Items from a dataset

<<<<

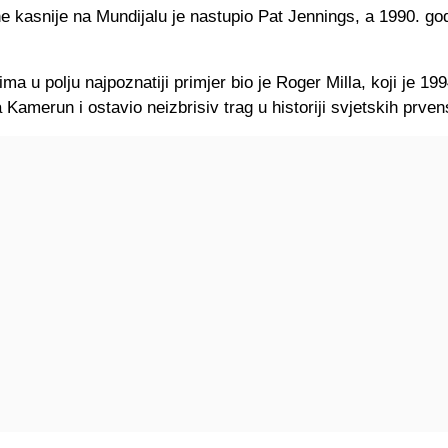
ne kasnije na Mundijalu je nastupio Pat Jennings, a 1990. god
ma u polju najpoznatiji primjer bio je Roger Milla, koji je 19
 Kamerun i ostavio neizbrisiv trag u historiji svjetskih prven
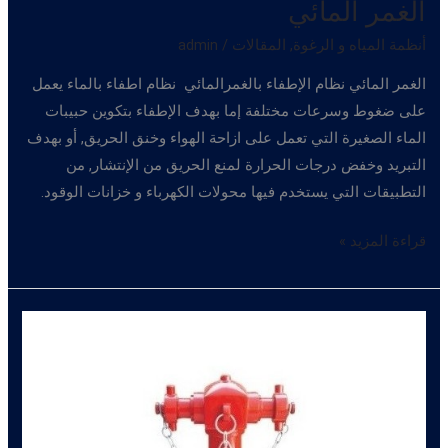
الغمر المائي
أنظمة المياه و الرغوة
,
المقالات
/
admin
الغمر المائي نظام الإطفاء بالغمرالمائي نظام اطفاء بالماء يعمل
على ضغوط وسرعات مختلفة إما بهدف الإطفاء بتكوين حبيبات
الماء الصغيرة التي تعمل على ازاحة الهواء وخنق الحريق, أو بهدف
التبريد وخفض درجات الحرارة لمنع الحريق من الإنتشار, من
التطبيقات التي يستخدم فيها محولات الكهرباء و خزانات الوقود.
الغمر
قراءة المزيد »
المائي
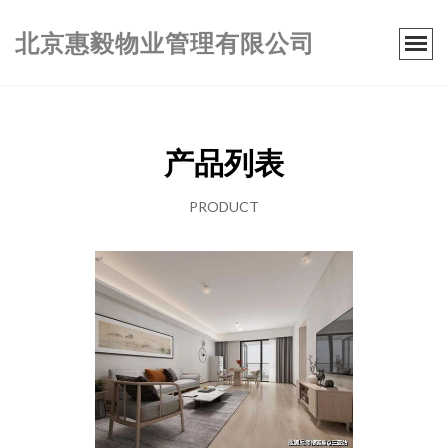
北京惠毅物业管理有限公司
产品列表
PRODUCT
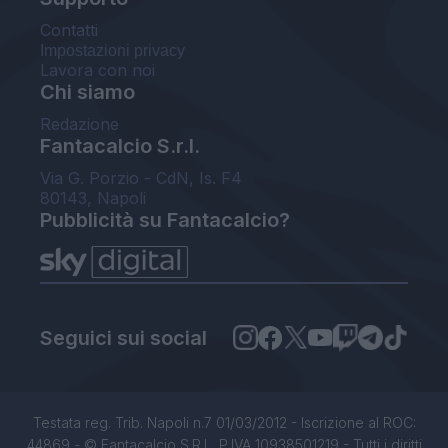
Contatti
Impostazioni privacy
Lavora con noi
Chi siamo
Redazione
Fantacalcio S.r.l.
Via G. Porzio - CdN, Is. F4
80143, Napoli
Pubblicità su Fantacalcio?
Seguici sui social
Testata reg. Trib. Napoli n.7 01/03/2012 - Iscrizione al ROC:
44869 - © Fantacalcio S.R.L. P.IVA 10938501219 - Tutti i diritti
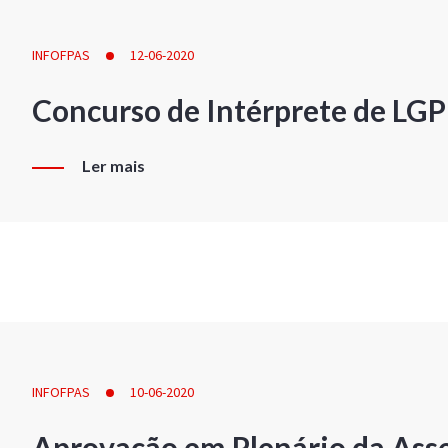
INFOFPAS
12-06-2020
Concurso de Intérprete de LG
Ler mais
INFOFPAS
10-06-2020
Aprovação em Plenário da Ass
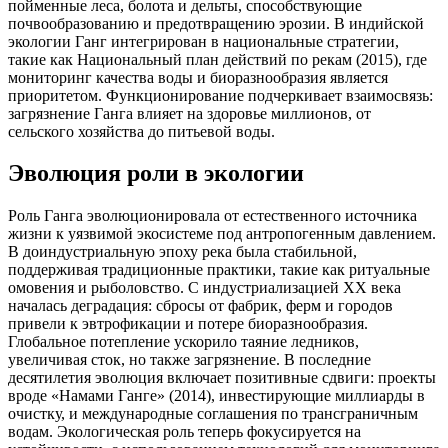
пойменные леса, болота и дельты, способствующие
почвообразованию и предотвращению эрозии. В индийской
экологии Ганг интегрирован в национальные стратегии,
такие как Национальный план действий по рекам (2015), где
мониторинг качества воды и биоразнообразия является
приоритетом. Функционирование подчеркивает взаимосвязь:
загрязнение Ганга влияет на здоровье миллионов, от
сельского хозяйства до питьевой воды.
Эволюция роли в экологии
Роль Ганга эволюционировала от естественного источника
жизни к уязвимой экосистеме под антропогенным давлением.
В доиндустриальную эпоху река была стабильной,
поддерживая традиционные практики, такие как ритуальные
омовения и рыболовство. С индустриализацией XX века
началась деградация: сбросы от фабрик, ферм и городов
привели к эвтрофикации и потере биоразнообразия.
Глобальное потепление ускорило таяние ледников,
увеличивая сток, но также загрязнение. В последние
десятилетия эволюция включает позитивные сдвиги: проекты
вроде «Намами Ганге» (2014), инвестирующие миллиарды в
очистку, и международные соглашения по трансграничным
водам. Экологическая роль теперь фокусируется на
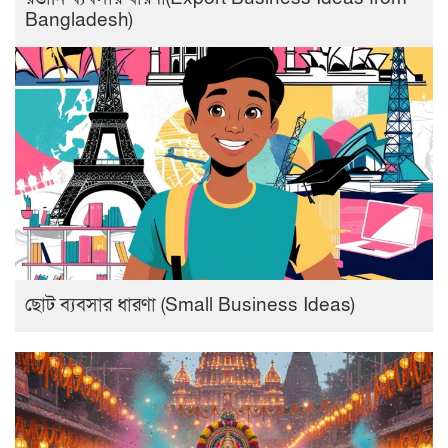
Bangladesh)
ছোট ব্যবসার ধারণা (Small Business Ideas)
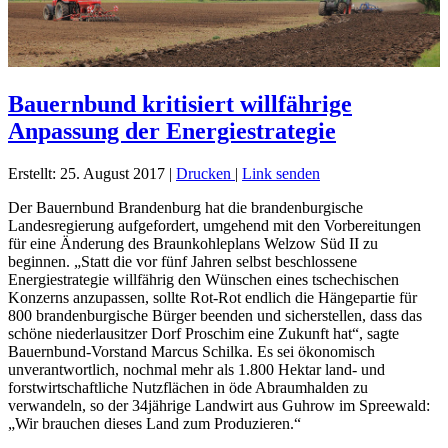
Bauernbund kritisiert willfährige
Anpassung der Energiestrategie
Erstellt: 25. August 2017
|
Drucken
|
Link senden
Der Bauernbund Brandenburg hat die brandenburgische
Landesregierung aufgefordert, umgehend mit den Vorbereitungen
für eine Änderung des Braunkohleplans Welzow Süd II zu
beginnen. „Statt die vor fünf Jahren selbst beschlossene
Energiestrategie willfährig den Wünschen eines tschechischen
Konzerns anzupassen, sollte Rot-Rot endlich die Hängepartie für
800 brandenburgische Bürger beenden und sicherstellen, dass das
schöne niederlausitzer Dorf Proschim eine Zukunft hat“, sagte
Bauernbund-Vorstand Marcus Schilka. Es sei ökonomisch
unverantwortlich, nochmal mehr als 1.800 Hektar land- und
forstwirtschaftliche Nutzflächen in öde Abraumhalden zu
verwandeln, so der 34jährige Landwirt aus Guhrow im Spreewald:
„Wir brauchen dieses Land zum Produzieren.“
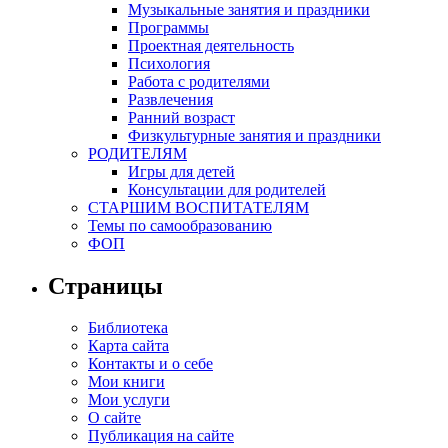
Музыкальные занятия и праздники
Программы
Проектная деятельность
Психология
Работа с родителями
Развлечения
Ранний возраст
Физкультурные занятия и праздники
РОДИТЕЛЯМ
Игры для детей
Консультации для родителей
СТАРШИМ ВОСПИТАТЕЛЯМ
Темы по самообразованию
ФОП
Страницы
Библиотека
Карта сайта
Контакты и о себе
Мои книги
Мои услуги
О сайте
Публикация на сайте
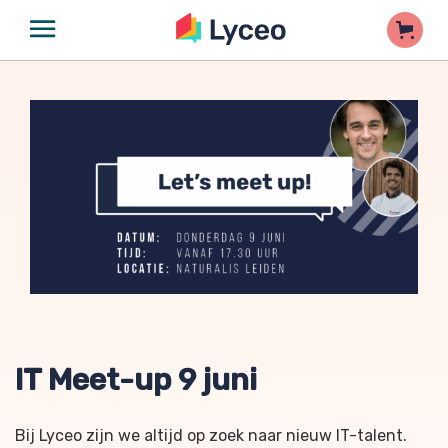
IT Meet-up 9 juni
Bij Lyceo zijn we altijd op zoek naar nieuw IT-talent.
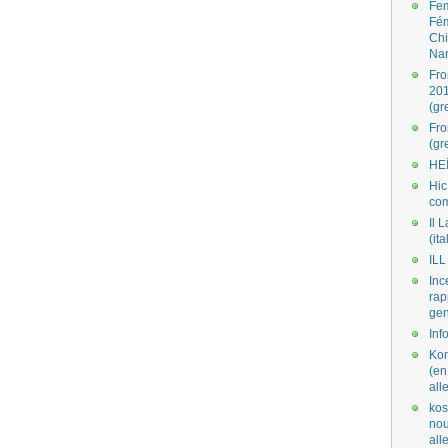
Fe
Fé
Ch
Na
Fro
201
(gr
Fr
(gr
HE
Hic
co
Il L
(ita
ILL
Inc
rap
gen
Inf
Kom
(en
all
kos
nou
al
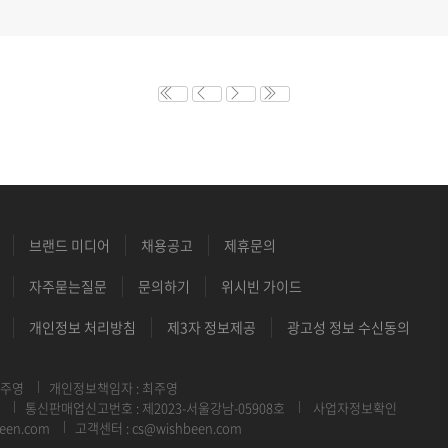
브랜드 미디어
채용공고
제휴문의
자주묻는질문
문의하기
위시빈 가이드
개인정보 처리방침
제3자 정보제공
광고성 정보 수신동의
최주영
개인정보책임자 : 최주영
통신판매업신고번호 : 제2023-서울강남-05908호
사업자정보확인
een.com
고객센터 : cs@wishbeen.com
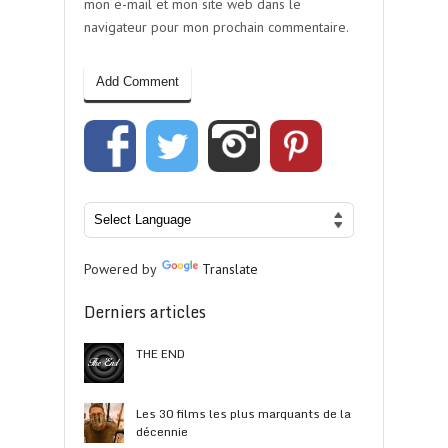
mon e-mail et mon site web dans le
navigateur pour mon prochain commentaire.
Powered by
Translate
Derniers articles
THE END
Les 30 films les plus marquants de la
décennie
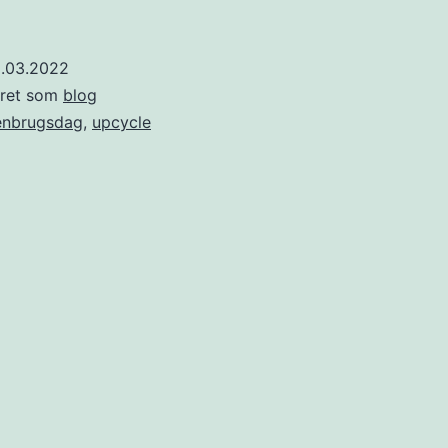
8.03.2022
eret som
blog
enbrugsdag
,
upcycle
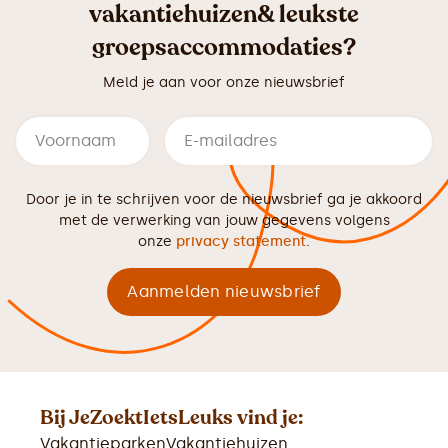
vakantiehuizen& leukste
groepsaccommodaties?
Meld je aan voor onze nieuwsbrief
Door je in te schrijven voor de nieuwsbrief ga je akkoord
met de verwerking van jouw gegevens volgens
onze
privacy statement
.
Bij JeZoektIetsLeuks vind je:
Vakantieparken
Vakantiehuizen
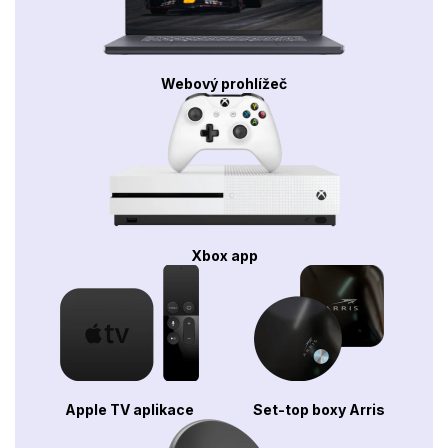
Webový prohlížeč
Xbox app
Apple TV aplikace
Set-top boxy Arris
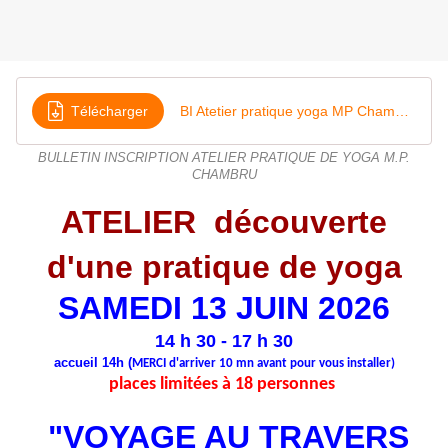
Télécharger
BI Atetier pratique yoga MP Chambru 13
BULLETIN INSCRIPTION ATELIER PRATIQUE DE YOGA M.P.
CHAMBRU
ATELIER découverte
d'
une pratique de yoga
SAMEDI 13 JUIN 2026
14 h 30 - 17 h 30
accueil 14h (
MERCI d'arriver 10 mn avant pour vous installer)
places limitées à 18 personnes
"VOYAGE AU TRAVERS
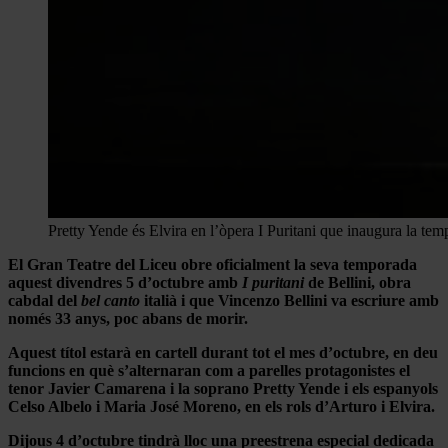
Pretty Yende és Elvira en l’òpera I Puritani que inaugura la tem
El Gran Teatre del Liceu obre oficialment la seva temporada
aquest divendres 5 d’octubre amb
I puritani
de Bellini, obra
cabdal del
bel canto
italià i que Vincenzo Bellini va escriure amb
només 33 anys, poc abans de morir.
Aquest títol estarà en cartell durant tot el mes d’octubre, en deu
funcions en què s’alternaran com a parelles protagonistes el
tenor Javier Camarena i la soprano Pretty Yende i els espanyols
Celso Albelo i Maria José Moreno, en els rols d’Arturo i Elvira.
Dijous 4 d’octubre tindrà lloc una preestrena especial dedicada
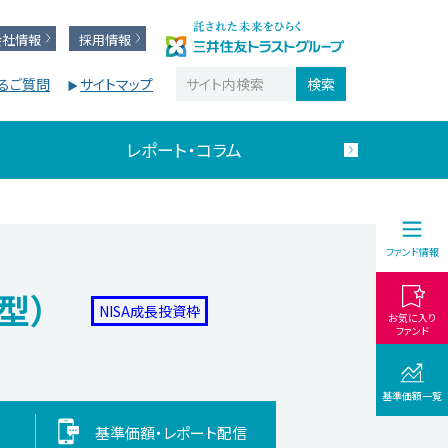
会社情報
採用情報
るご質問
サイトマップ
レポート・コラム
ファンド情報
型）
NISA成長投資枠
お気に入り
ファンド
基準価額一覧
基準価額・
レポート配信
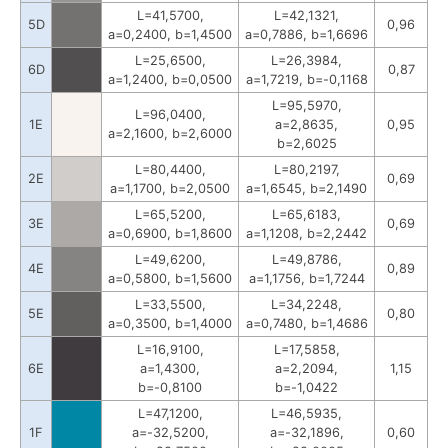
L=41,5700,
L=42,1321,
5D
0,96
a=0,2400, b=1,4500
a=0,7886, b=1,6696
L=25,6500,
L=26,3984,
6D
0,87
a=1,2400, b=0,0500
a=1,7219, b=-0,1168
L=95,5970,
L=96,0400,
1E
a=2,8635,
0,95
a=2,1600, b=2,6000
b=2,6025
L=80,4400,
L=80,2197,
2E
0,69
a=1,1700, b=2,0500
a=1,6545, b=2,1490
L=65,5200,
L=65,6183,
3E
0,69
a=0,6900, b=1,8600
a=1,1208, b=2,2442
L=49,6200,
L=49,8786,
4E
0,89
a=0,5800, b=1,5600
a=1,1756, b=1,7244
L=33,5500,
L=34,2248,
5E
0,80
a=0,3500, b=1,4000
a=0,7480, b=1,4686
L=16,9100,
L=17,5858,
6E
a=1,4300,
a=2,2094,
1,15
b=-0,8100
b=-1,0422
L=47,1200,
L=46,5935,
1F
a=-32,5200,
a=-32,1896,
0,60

>>>>

* WHAT TO WORK ON:
Restate the data above word for word, omitting every picture.

* TASK RESULT:
ne kasnije na Mundijalu je nastupio Pat Jennings, a 1990. god
ma u polju najpoznatiji primjer bio je Roger Milla, koji je 19
 Kamerun i ostavio neizbrisiv trag u historiji svjetskih prven
الغمر المائي
أنظمة المياه و الرغوة
,
المقالات
/
admin
الغمر المائي نظام الإطفاء بالغمرالمائي نظام اطفاء بالماء يعمل
على ضغوط وسرعات مختلفة إما بهدف الإطفاء بتكوين حبيبات
الماء الصغيرة التي تعمل على ازاحة الهواء وخنق الحريق, أو بهدف
التبريد وخفض درجات الحرارة لمنع الحريق من الإنتشار, من
التطبيقات التي يستخدم فيها محولات الكهرباء و خزانات الوقود.
الغمر
قراءة المزيد »
المائي
北京惠毅物业管理有限公司
产品列表
PRODUCT
Contatti
Impostazioni privacy
Lavora con noi
Chi siamo
Redazione
Fantacalcio S.r.l.
Via G. Porzio - CdN, Is. F4
80143, Napoli
Pubblicità su Fantacalcio?
Seguici sui social
Testata reg. Trib. Napoli n.7 01/03/2012 - Iscrizione al ROC:
44869 - © Fantacalcio S.R.L. P.IVA 10938501219 - Tutti i diritti
INFOFPAS
12-06-2020
Concurso de Intérprete de LG
Ler mais
INFOFPAS
10-06-2020
Aprovação em Plenário da Ass
пойменные леса, болота и дельты, способствующие
почвообразованию и предотвращению эрозии. В индийской
экологии Ганг интегрирован в национальные стратегии,
такие как Национальный план действий по рекам (2015), где
мониторинг качества воды и биоразнообразия является
приоритетом. Функционирование подчеркивает взаимосвязь:
загрязнение Ганга влияет на здоровье миллионов, от
сельского хозяйства до питьевой воды.
Эволюция роли в экологии
Роль Ганга эволюционировала от естественного источника
жизни к уязвимой экосистеме под антропогенным давлением.
В доиндустриальную эпоху река была стабильной,
поддерживая традиционные практики, такие как ритуальные
омовения и рыболовство. С индустриализацией XX века
началась деградация: сбросы от фабрик, ферм и городов
привели к эвтрофикации и потере биоразнообразия.
Глобальное потепление ускорило таяние ледников,
увеличивая сток, но также загрязнение. В последние
десятилетия эволюция включает позитивные сдвиги: проекты
вроде «Намами Ганге» (2014), инвестирующие миллиарды в
очистку, и международные соглашения по трансграничным
водам. Экологическая роль теперь фокусируется на
Bangladesh)
ছোট ব্যবসার ধারণা (Small Business Ideas)
Bauernbund kritisiert willfährige
Anpassung der Energiestrategie
Erstellt: 25. August 2017
|
Drucken
|
Link senden
Der Bauernbund Brandenburg hat die brandenburgische
Landesregierung aufgefordert, umgehend mit den Vorbereitungen
für eine Änderung des Braunkohleplans Welzow Süd II zu
beginnen. „Statt die vor fünf Jahren selbst beschlossene
Energiestrategie willfährig den Wünschen eines tschechischen
Konzerns anzupassen, sollte Rot-Rot endlich die Hängepartie für
800 brandenburgische Bürger beenden und sicherstellen, dass das
schöne niederlausitzer Dorf Proschim eine Zukunft hat“, sagte
Bauernbund-Vorstand Marcus Schilka. Es sei ökonomisch
unverantwortlich, nochmal mehr als 1.800 Hektar land- und
forstwirtschaftliche Nutzflächen in öde Abraumhalden zu
verwandeln, so der 34jährige Landwirt aus Guhrow im Spreewald:
„Wir brauchen dieses Land zum Produzieren.“
Музыкальные занятия и праздники
Программы
Проектная деятельность
Психология
Работа с родителями
Развлечения
Ранний возраст
Физкультурные занятия и праздники
РОДИТЕЛЯМ
Игры для детей
Консультации для родителей
СТАРШИМ ВОСПИТАТЕЛЯМ
Темы по самообразованию
ФОП
Страницы
Библиотека
Карта сайта
Контакты и о себе
Мои книги
Мои услуги
О сайте
Публикация на сайте
IT Meet-up 9 juni
Bij Lyceo zijn we altijd op zoek naar nieuw IT-talent.
Fe
Fé
Ch
Na
Fro
201
(gr
Fr
(gr
HE
Hic
co
Il L
(ita
ILL
Inc
rap
gen
Inf
Kom
(en
all
kos
nou
al
브랜드 미디어
채용공고
제휴문의
자주묻는질문
문의하기
위시빈 가이드
개인정보 처리방침
제3자 정보제공
광고성 정보 수신동의
최주영
개인정보책임자 : 최주영
통신판매업신고번호 : 제2023-서울강남-05908호
사업자정보확인
een.com
고객센터 : cs@wishbeen.com
mon e-mail et mon site web dans le
navigateur pour mon prochain commentaire.
Powered by
Translate
Derniers articles
THE END
Les 30 films les plus marquants de la
décennie
8.03.2022
eret som
blog
enbrugsdag
,
upcycle
vakantiehuizen& leukste
groepsaccommodaties?
Meld je aan voor onze nieuwsbrief
Door je in te schrijven voor de nieuwsbrief ga je akkoord
met de verwerking van jouw gegevens volgens
onze
privacy statement
.
Bij JeZoektIetsLeuks vind je:
Vakantieparken
Vakantiehuizen
Webový prohlížeč
Xbox app
Apple TV aplikace
Set-top boxy Arris
Télécharger
BI Atetier pratique yoga MP Chambru 13
BULLETIN INSCRIPTION ATELIER PRATIQUE DE YOGA M.P.
CHAMBRU
ATELIER découverte
d'
une pratique de yoga
SAMEDI 13 JUIN 2026
14 h 30 - 17 h 30
accueil 14h (
MERCI d'arriver 10 mn avant pour vous installer)
places limitées à 18 personnes
"VOYAGE AU TRAVERS
Pretty Yende és Elvira en l’òpera I Puritani que inaugura la tem
El Gran Teatre del Liceu obre oficialment la seva temporada
aquest divendres 5 d’octubre amb
I puritani
de Bellini, obra
cabdal del
bel canto
italià i que Vincenzo Bellini va escriure amb
només 33 anys, poc abans de morir.
Aquest títol estarà en cartell durant tot el mes d’octubre, en deu
funcions en què s’alternaran com a parelles protagonistes el
tenor Javier Camarena i la soprano Pretty Yende i els espanyols
Celso Albelo i Maria José Moreno, en els rols d’Arturo i Elvira.
Dijous 4 d’octubre tindrà lloc una preestrena especial dedicada
会社情報
採用情報
るご質問
サイトマップ
レポート・コラム
ファンド情報
型）
NISA成長投資枠
お気に入り
ファンド
基準価額一覧
基準価額・
レポート配信
L=41,5700,
L=42,1321,
5D
0,96
a=0,2400, b=1,4500
a=0,7886, b=1,6696
L=25,6500,
L=26,3984,
6D
0,87
a=1,2400, b=0,0500
a=1,7219, b=-0,1168
L=95,5970,
L=96,0400,
1E
a=2,8635,
0,95
a=2,1600, b=2,6000
b=2,6025
L=80,4400,
L=80,2197,
2E
0,69
a=1,1700, b=2,0500
a=1,6545, b=2,1490
L=65,5200,
L=65,6183,
3E
0,69
a=0,6900, b=1,8600
a=1,1208, b=2,2442
L=49,6200,
L=49,8786,
4E
0,89
a=0,5800, b=1,5600
a=1,1756, b=1,7244
L=33,5500,
L=34,2248,
5E
0,80
a=0,3500, b=1,4000
a=0,7480, b=1,4686
L=16,9100,
L=17,5858,
6E
a=1,4300,
a=2,2094,
1,15
b=-0,8100
b=-1,0422
L=47,1200,
L=46,5935,
1F
a=-32,5200,
a=-32,1896,
0,60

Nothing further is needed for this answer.